Nothing
#' Internal validation and performance of logistic prediction models across Multiply Imputed datasets
#'
#' \code{psfmi_validate} Evaluate Performance of logistic regression models selected with
#' the \code{psfmi_lr} function of the \code{psfmi} package by using cross-validation
#' or bootstrapping.
#'
#' @param pobj An object of class \code{pmods} (pooled models), produced by a previous
#' call to \code{psfmi_lr}.
#' @param val_method Method for internal validation. MI_boot for first Multiple Imputation and
#' than bootstrapping in each imputed dataset and boot_MI for first bootstrapping and than
#' multiple imputation in each bootstrap sample, and cv_MI, cv_MI_RR and
#' MI_cv_naive for the combinations of cross-validation and multiple imputation.
#' To use cv_MI, cv_MI_RR and boot_MI, data_orig has to be specified. See details for more information.
#' @param data_orig dataframe of original dataset that contains missing data for methods
#' cv_MI, cv_MI_RR and boot_MI.
#' @param int_val If TRUE internal validation is conducted using bootstrapping or cross-validation.
#' Default is TRUE. If FALSE only apparent performance measures are calculated.
#' @param nboot The number of bootstrap resamples, default is 10. Used for methods boot_MI and MI_boot.
#' @param folds The number of folds, default is 3. Used for methods cv_MI, cv_MI_RR and MI_cv_naive.
#' @param nimp_cv Numerical scalar. Number of (multiple) imputation runs for method cv_MI.
#' @param nimp_mice Numerical scalar. Number of imputed datasets for method cv_MI_RR and boot_MI.
#' When not defined, the number of multiply imputed datasets is used of the
#' previous call to the function \code{psfmi_lr}.

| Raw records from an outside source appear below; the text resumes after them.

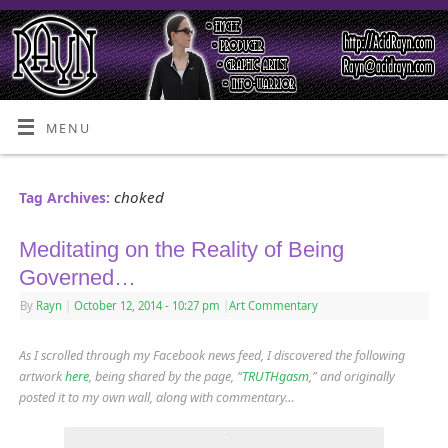
MENU
choked
Tag Archives:
Meditating on the Reality of Being
Governed…
By
Rayn
|
October 12, 2014
- 10:27 pm
|
Art Commentary
As I scrolled through my Facebook news feed, I discovered the following
artwork
here
, being shared by the page, “
TRUTHgasm
,” and originally
posted it to my own wall, along with commentary…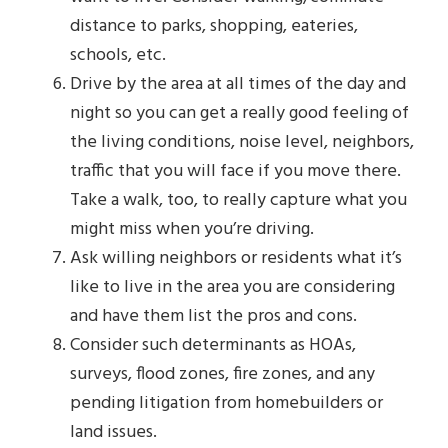
distance to parks, shopping, eateries,
schools, etc.
Drive by the area at all times of the day and
night so you can get a really good feeling of
the living conditions, noise level, neighbors,
traffic that you will face if you move there.
Take a walk, too, to really capture what you
might miss when you’re driving.
Ask willing neighbors or residents what it’s
like to live in the area you are considering
and have them list the pros and cons.
Consider such determinants as HOAs,
surveys, flood zones, fire zones, and any
pending litigation from homebuilders or
land issues.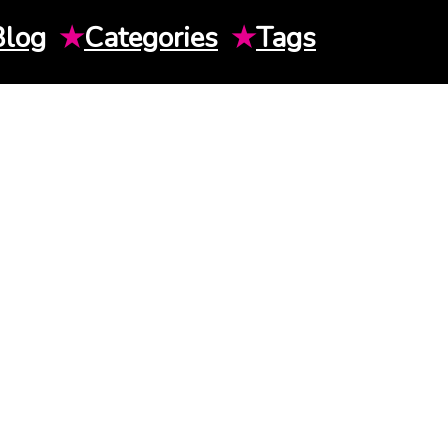
Blog
★
Categories
★
Tags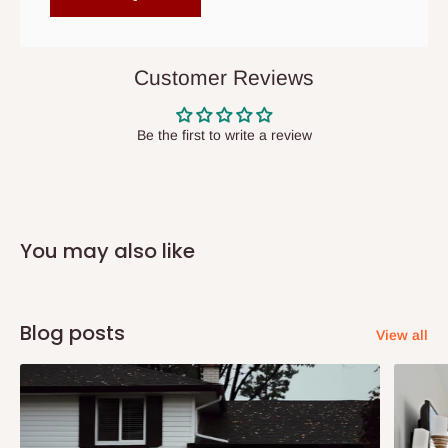
items to other parts of Nigeria aside Lagos and Ogun State.
They do not offer home delivery nor cash on
delivery(COD)services. As a result, orders from outside Lagos
Customer Reviews
state has to be
prepaid
,
and also because we do not
have offices in these states.
Be the first to write a review
Q: How do I know when my items are
arriving?
You may also like
In Direct Delivery orders, typically around two to five business
days after purchase, you will receive email notifications on the
status of your order and our delivery service team will contact
Blog posts
View all
you and schedule a delivery time at your convenience. They will
also call you the day before delivery to further confirm the
delivery time and date.
In an
Independent Shipping Agent delivery, orders would arrive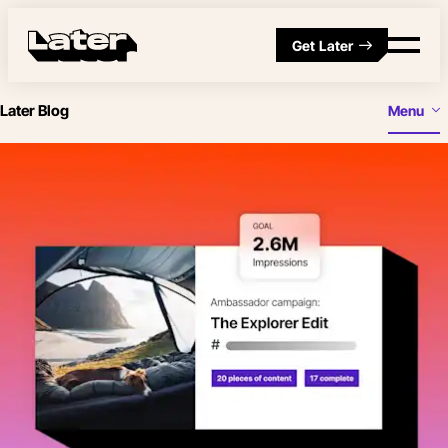
Get Later
Later Blog
Menu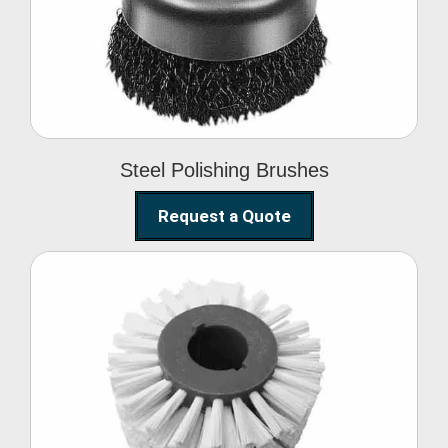
Brushes
Steel Polishing Brushes
Request a Quote
Circular Wire Brush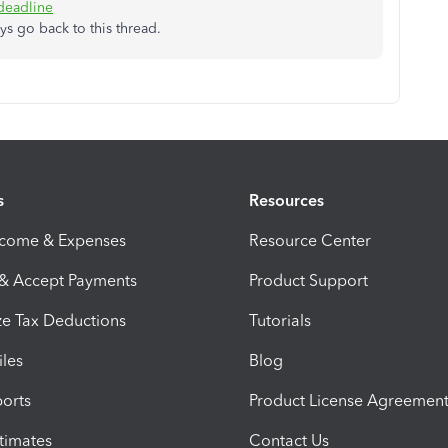
deadline
ys go back to this thread.
s
Resources
ncome & Expenses
Resource Center
 & Accept Payments
Product Support
e Tax Deductions
Tutorials
iles
Blog
orts
Product License Agreemen
timates
Contact Us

#' @param p.crit A numerical scalar. P-value selection criterium used for backward or forward
#' selection during validation. When set at 1, pooling and internal validation is done without
#' backward selection.
#' @param BW Only used for methods cv_MI, cv_MI_RR and MI_cv_naive. If TRUE backward selection is
#' conducted within cross-validation. Default is FALSE.
#' @param direction Can be used together with val_methods boot_MI and MI_boot. The direction of
#' predictor selection, "BW" is for backward selection and "FW" for forward selection.
#' @param cv_naive_appt Can be used in combination with val_method MI_cv_naive. Default is TRUE for
#' showing the cross-validation apparent (train) and test results. Set to FALSE to only give test results.
#' @param cal.plot If TRUE a calibration plot is generated. Default is FALSE. Can be used in combination
#' with int_val = FALSE.
#' @param plot.method If "mean" one calibration plot is generated, first taking the
#' mean of the linear predictor across the multiply imputed datasets (default), if
#' "individual" the calibration plot of each imputed dataset is plotted,
#' if "overlay" calibration plots from each imputed datasets are plotted in one figure.
#' @param groups_cal A numerical scalar. Number of groups used on the calibration plot and.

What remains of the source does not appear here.